The critical… is triage. Medical staff in a crisis must decide who requires immediate assistance, who can wait, who doesn’t need help at all, and who’s past saving. Triage for the rest of us entails not just focusing on the items that are most important and deferring those that are less important until “later,” but actively ignoring the vast number of items whose importance falls below a certain threshold.

The first step is to reframe the issue. Viewing a full inbox, unfinished to-do lists, and a line of disappointed people at the door as a sign of our failure is profoundly unhelpful. This perspective may motivate us to work harder in the hopes of someday achieving victory, but this is futile. We will never win these battles, not in any meaningful sense, because at a certain point in our careers the potential demands facing us will always outstrip our capacity, no matter how much effort we dedicate to work. So the inbox, the list, the line at the door are in fact signs of success, evidence that people want our time and attention. And ultimate victory lies not in winning tactical battles but in winning the war: Not an empty inbox, but an inbox emptied of all truly important messages. Not a completed to-do list, but a list with all truly important items scratched off. Not the absence of a line at our door, but a line with no truly important people remaining in it.

The Most Productive People Know Who to Ignore – Ed Batista, Harvard Business Review (20 August 2014)

Read the full piece.

Don’t prioritise tasks, ignore people instead

The most contentious element of The Blank Screen productivity books and workshop are to do with prioritising tasks and specifically how I really believe you’re wasting your time. While he has more to say than this, here’s a fella who puts that point thisaway:

When faced with potentially overwhelming demands on our time, we’re often advised to “Prioritize!” as if that’s some sort of spell that will magically solve the problem. But what I’ve learned in the process of helping people cope with and manage their workflow is that prioritizing accomplishes relatively little, in part because it’s so easy to do. Let’s define the term: Prioritizing is the process of ranking things—the people who want to take up our time, items on our to-do list, messages in our Inbox—in order of importance. While this involves the occasionally difficult judgment call, for the most part it’s a straightforward cognitive task. When looking at a meeting request, a to-do list, or an email we have an intuitive sense of how important it is, and we can readily compare these items and rank-order them.

Here’s the problem. After we prioritize, we act as though everything merits our time and attention, and we’ll get to the less-important items “later.” But later never really arrives. The list remains without end.

The Most Productive People Know Who to Ignore – Ed Batista, Fast Company (20 August 2014)

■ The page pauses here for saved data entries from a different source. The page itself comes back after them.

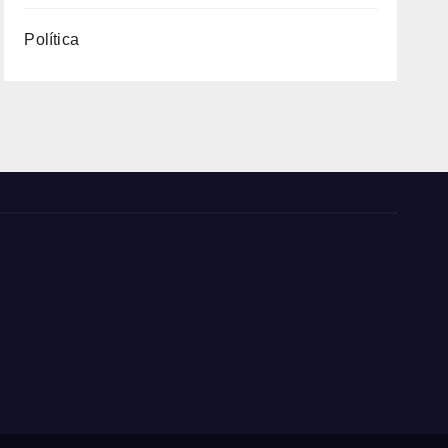
Política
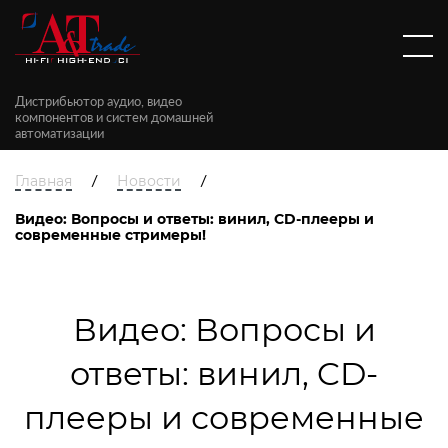
Дистрибьютор аудио, видео
компонентов и систем домашней
автоматизации
/
/
Главная
Новости
Видео: Вопросы и ответы: винил, CD-плееры и
современные стримеры!
Видео: Вопросы и
ответы: винил, CD-
плееры и современные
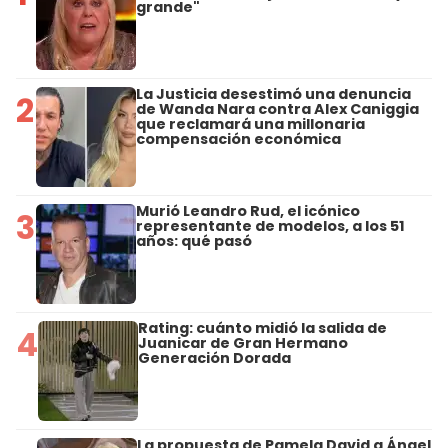
grande"
La Justicia desestimó una denuncia
2
de Wanda Nara contra Alex Caniggia
que reclamará una millonaria
compensación económica
Murió Leandro Rud, el icónico
3
representante de modelos, a los 51
años: qué pasó
Rating: cuánto midió la salida de
4
Juanicar de Gran Hermano
Generación Dorada
La propuesta de Pamela David a Ángel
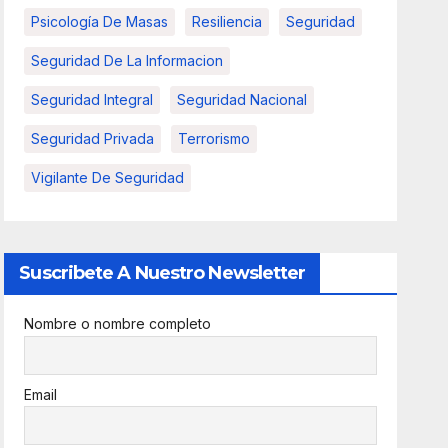
Psicología De Masas
Resiliencia
Seguridad
Seguridad De La Informacion
Seguridad Integral
Seguridad Nacional
Seguridad Privada
Terrorismo
Vigilante De Seguridad
Suscribete A Nuestro Newsletter
Nombre o nombre completo
Email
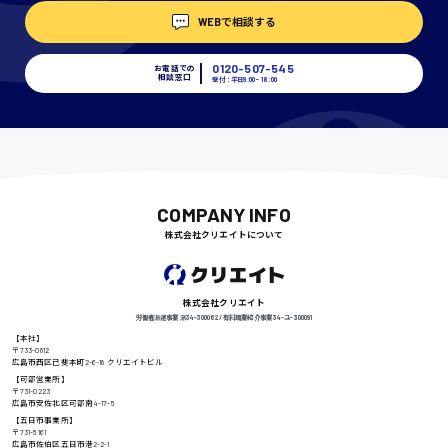
千葉県
WEBで相談する
0120-507-545
お電話での
相談窓口
受付：平日9:00 - 18:00
尾道市
日給9000円〜
COMPANY INFO
徳島県
株式会社クリエイトについて
株式会社クリエイト
高知県
日給8000円〜
労働者派遣事業 派34-300062 / 有料職業紹介事業 34-ユ-300091
【本社】
〒733-0812
広島市西区己斐本町2-6-18 クリエイトビル
【可部営業所】
〒731-0223
広島市安佐北区可部南4-17-5
鳥取県
【五日市事業所】
〒731-5161
広島市佐伯区五日市港2-2-1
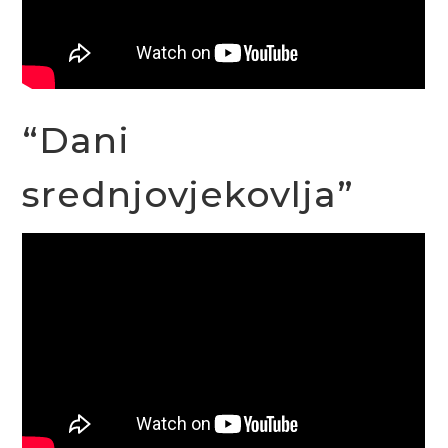
“Dani
srednjovjekovlja”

My argument is that we’re writers, usually working freelance or for more many editors, and the moment you’ve got your lovely list all prioritised up is the moment when one of those people phones you with an emergency. But Batista’s full piece goes on specifically to say that we need to be a bit callous about who we do and don’t pay attention to. He maintains that that our work is done when there are “no truly important people” waiting on us. And then:

[W]hen you read the phrase, “no truly important people,” above, you probably flinched a little and thought it was somewhat callous. I flinch when I read it, too, and I wrote it! But this understandable response is exactly why we devote time and attention to people who don’t truly merit the investment. There’s a fine line between effective triage and being an asshole, and many of us are so worried about crossing that line that we don’t even get close.

He goes on to explain his reasoning in much more detail and also to provide specifics about why and how to do this but let me summarise: there are just people with demands on your time that you do not care about.

Harsh but true. So accept that you’re more fussed about this person or that client and work to get what they need done.

That’s not to say you can or should be rude to everyone else, mind: it’s nice to be smart but it’s smart to be nice.